Choc a Parma dove una ragazzina disabile è stata esclusa dalla cena di classe con un messaggio su WhatsApp. Le sue amichette non avrebbero gradito la presenza della giovane poiché si sarebbe dovuta presentare con un genitore. Lei, dal canto suo, aveva assicurato tutti che mamma e papà sarebbero rimasti in disparte ma le compagne di classe, non contente, l’hanno inondata di messaggi brutali. Alla fine la studentessa di una seconda superiore di Parma è stata costretta a rimanere a casa. Nessuno l’ha difesa, nessuno ha cercato di trovare un compromesso. Una storia che ha fatto il giro d’Italia.

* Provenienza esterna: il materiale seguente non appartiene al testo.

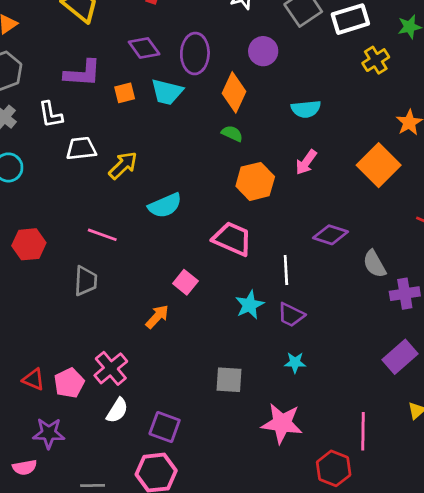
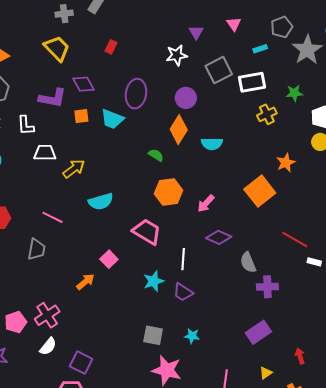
purple diamond: (144, 48) -> (84, 84), moved
orange diamond: (234, 92) -> (179, 130), moved
pink arrow: (306, 162) -> (206, 203), moved
cyan star: (295, 362) -> (192, 336), moved
gray square: (229, 380) -> (153, 335), moved

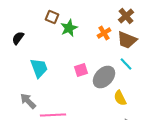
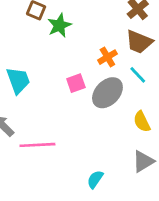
orange cross: (104, 33) -> (107, 57), moved
yellow semicircle: (120, 98) -> (142, 122), moved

Ragazza disabile inondata di messaggi brutali su WhatsApp

I genitori della ragazzina disabile hanno prima denunciato il fatto alla Polizia Postale e poi al Provveditore. Non ricevendo alcuna risposta, si sono visti costretti a rivolgersi alla stampa. “Siamo increduli e disgustati. Nella chat c’è una escalation di accuse, una cattiveria ingiusta e gratuita che sicuramente ha avuto inizio ben prima della fine della scuola” hanno dichiarato i genitori a “La Gazzetta di Parma”.

“Non è stato possibile far denuncia perché solo se è fenomeno reiterato si può denunciare come stalking hanno spiegato. Insomma una storia bruttissima che mostra come la tecnologia, se usata male, può fare danni.